A tool that redacts correctly needs to do two distinct things:

  1. Locate the target content — search the actual text layer of the document for the phrase or pattern to redact, not just visually mark a region.
  2. Delete it from the content stream, then draw the visual mark — remove the underlying text (and any image content in that area) from the page data entirely, so nothing remains to select, search, or extract, and only then apply the black box as a visual indicator of what was removed.

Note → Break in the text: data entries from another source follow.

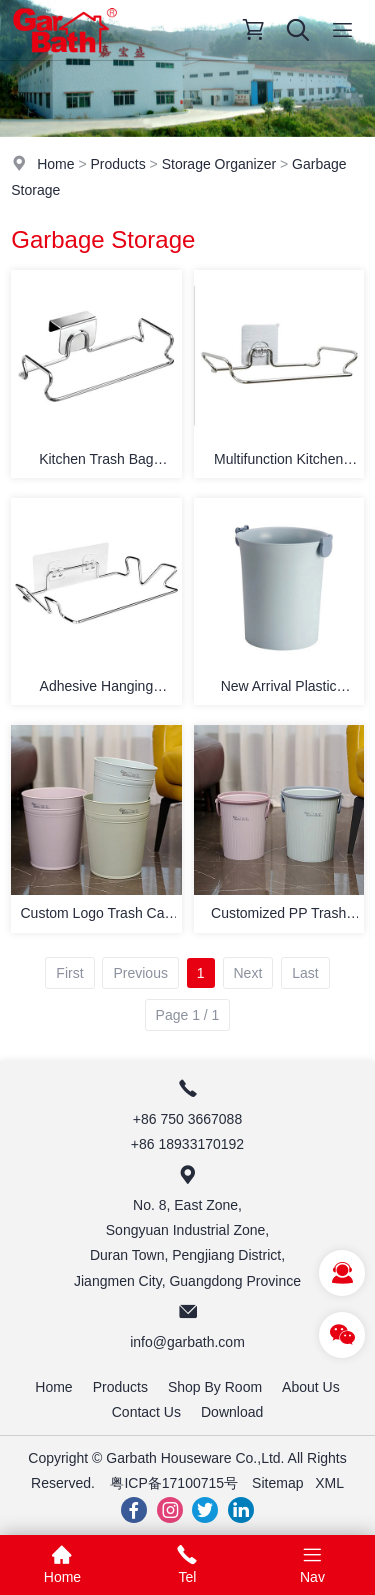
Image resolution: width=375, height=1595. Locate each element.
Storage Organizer (219, 164)
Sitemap (277, 1483)
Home (55, 164)
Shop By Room (215, 1387)
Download (232, 1412)
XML (329, 1483)
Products (117, 164)
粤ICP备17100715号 (174, 1483)
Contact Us (146, 1412)
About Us (311, 1387)
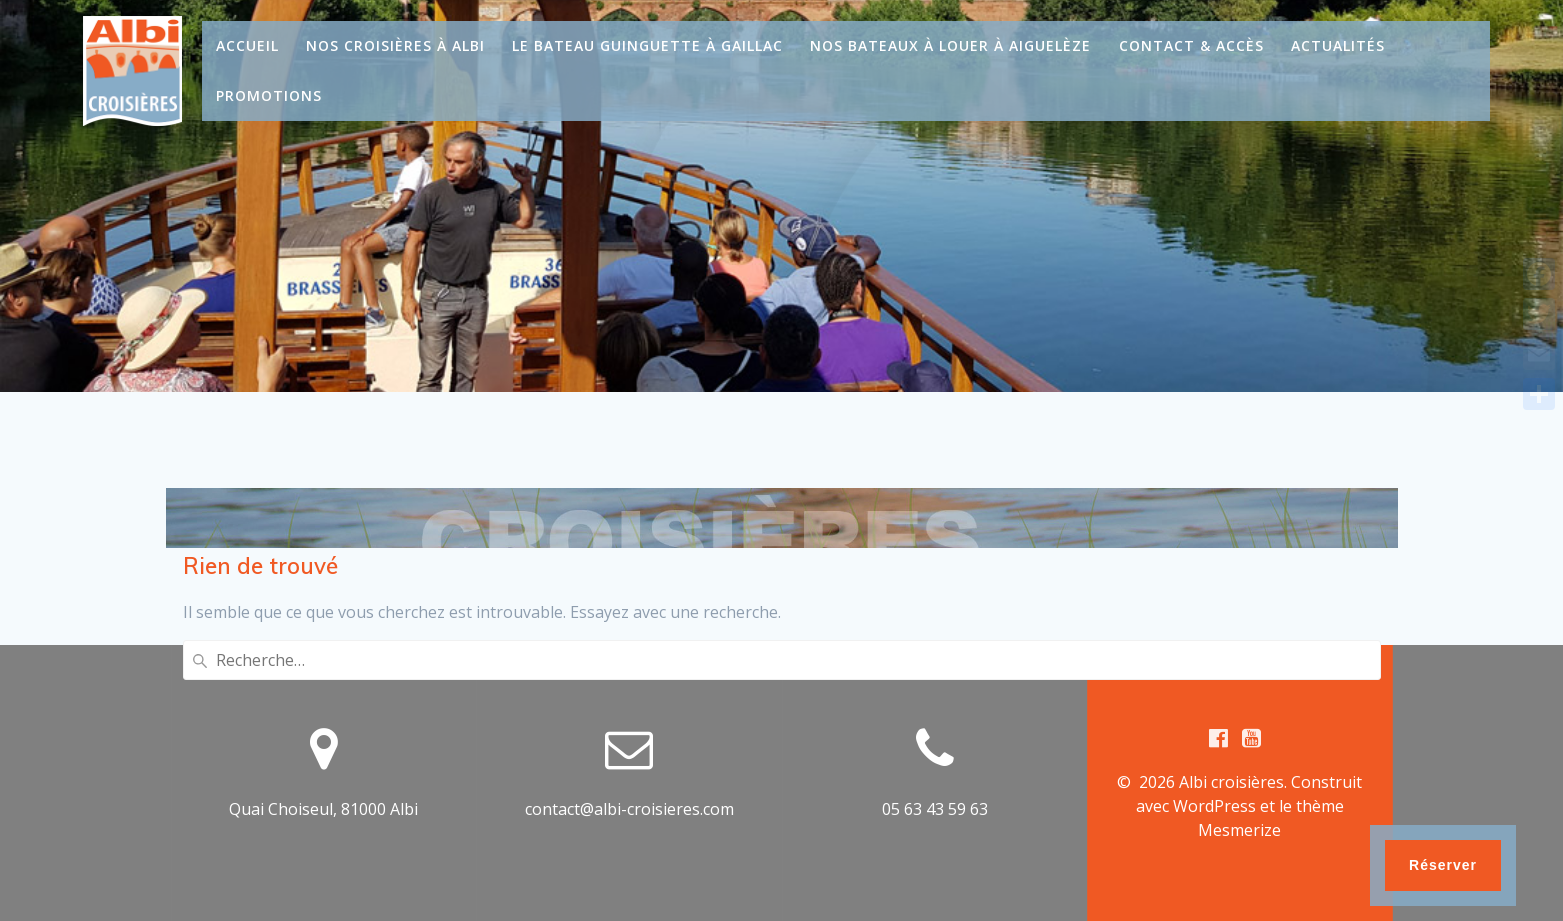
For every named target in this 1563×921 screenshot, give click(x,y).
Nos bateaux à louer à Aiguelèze (950, 45)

SecurePDFSuite's redact tool works this way: it searches the document for the phrases you specify, marks each match using PDF redaction annotations, and then applies those annotations — which removes the underlying text and image content within that area from the page itself, not just paints over it. Because this runs locally in your browser, the document (and whatever you're redacting from it) never leaves your device during the process either.

One honest limitation worth naming: removing visible text and scrubbing hidden metadata are two separate jobs. Deleting a sentence from the page doesn't automatically strip the document's author field, embedded revision history, or other metadata — if that matters for your document, check and clear metadata as its own step, using your PDF tool's document-properties view.

How to verify a PDF was actually redacted

The bottom line

A black box is a visual signal, not a security control, unless the tool behind it actually deletes the underlying content. Before sharing or filing anything you've redacted — a legal document, a leaked-data response, an HR file — take the thirty seconds to try selecting and searching the "hidden" text yourself. If you can retrieve it, so can anyone else who receives the file.

Frequently Asked Questions

Why doesn't a black box actually redact text in a PDF?
Because a black rectangle drawn over text in many tools is just another visual object placed on top of the page — the original text objects remain in the PDF's underlying content stream. Anyone can select, search, or copy-paste that text out from under the box, or extract it programmatically, because it was never actually deleted.
Has this actually caused real leaks?
Yes, repeatedly, in high-profile cases. A 2019 Paul Manafort court filing in the Mueller investigation used black-box redactions that left the underlying text intact, revealing details about his contacts with a Russian associate. Similar failures have recovered supposedly-redacted government and court filings in more recent years by simply copy-pasting the "redacted" text elsewhere.
How do I know if a PDF was redacted properly?
Try to select the text under the black box with your cursor and copy it elsewhere, or search the document for the redacted word using Ctrl/Cmd+F. If either works, the underlying content wasn't removed. Proper redaction tools delete the text and image content from the page itself, not just draw over it, so there's nothing left to select or search.
Does removing the visible text also remove hidden metadata?
Not automatically. Redacting visible text and scrubbing metadata (author, edit history, embedded comments, previous versions) are two separate steps. A properly redacted document can still carry identifying metadata unless it's checked and cleared separately.